Sharon Tate's Last Film

      I get a pang of heartbreak whenever I see Sharon Tate in anything.  She worked in TV, had a recurring role on The Beverly Hillbillies as one of Mr. Drysdale's secretaries, but that was before her film career took off, a period of four years when she was in six films, two bit parts in the early 1960s adding to just eight total.  
     If you type in "Sharon Tate" in Amazon Prime, around seventy titles appear, including the film (listed on Amazon as 12 + 1) reviewed here, but, depressingly, dozens of titles reflect the actions of an evil dead creep named Charles Manson, who sent his minions to slaughter Tate and her friends in Benedict Canyon on August 9, 1969.
     The Amazon search would seem to indicate that Sharon Tate is more famous for being a murder victim than she is for being an actress.  For her sake, I want that to be a different reality.
     Her last movie, an Italian comedy called Una su 13 (One In 13), is light-hearted and antic, dealing with an unlucky money-strapped barber (Vittorio Gassman) who inherits his English aunt's estate.  Traveling to England from New York, he finds her house derelict, with some moldy paintings and thirteen Hepplewhite chairs in need of refurbishing in order to be worth anything.  He sells them to an antiques dealer across the street for a hundred pounds.  The dealer fixes them up, his assistant Pat (Sharon Tate) sells them to another dealer in London.
     Mario the barber then finds a note left for him by his aunt, revealing that she'd put something worth a hundred thousand pounds in one of the chair seats.  Thus begins a kind of Blake Edwards movie, a frantic chase through London, Paris, and Italy, as Mario, joined by Pat, search for the chairs.  The London dealer has broken up the lot of thirteen, selling four to a rich industrialist in Italy (played by the film director and sometime actor Vittorio De Sica), two to a London stage actor (played by the film director and sometime actor Orson Welles), two to an African embassy in Paris, one to a brothel also in Paris, and, honestly, I don't remember where the other four end up.
     All thirteen chairs get gutted by film's end, springs shooting upwards every time with a comic sound effect.  Slapstick pervades the film.  Mario is relentlessly clumsy.  Other characters stumble, get knocked out.  A chair fight scene between Mario and one of the other characters in the know about the treasure inside one of the thirteen is quite funny, especially when Mario's chair rams into a tree hard enough to stick there for a moment before falling to the ground.
     Welles, funny in his on stage performance as Dr. Jekyll and Mr.

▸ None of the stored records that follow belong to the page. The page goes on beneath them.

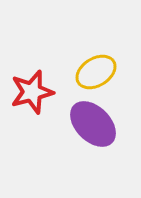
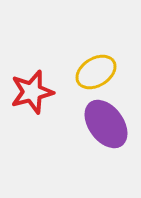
purple ellipse: moved 13 px right; rotated 9 degrees clockwise
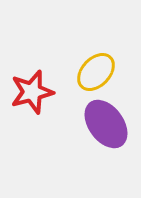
yellow ellipse: rotated 15 degrees counterclockwise
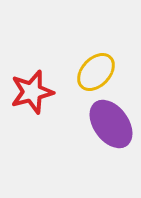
purple ellipse: moved 5 px right
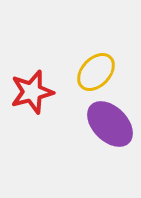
purple ellipse: moved 1 px left; rotated 9 degrees counterclockwise
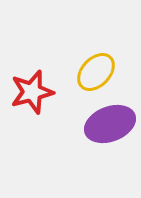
purple ellipse: rotated 66 degrees counterclockwise
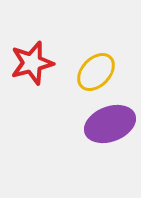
red star: moved 29 px up
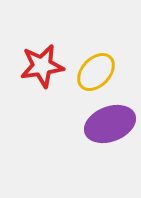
red star: moved 10 px right, 3 px down; rotated 6 degrees clockwise
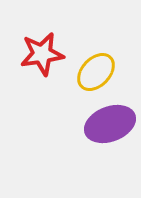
red star: moved 12 px up
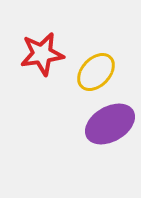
purple ellipse: rotated 9 degrees counterclockwise
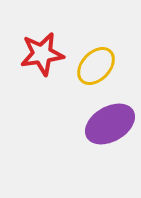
yellow ellipse: moved 6 px up
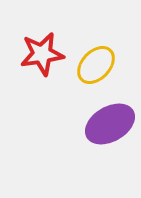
yellow ellipse: moved 1 px up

Hyde, hams like I've never seen him ham.  Vittorio Gassman maintains the intense energy level necessary to embark on such a quest, which involves destroying others' property and getting into trouble every time he does it, except for when he rips up the prostitute's chair, having paid her generously to do so.  Played by gorgeous French actress Mylène Demongeot, Judy the prostitute figures Mario has an aggressive sexual thing for chairs.
     Pat goes intimately from Mario, to Stanley the London dealer, to the wealthy Carlo (De Sica).  In the end, Mario and Pat don't end up with the treasure (an old jeweled necklace worn by some long past aristocrat) inside the thirteenth chair.  That final seat ends up, accidentally, with a group of nuns on a charity collection drive.  Mario, broke, returns to New York on board a ship, having secured passage by getting a job cutting passengers' hair.  Pat, meanwhile, waves goodbye to him from the dock while her rich boyfriend, Carlo, waits for her by his big silver luxury car.  
     In cinematic terms, this is the last we'll ever see of Sharon Tate.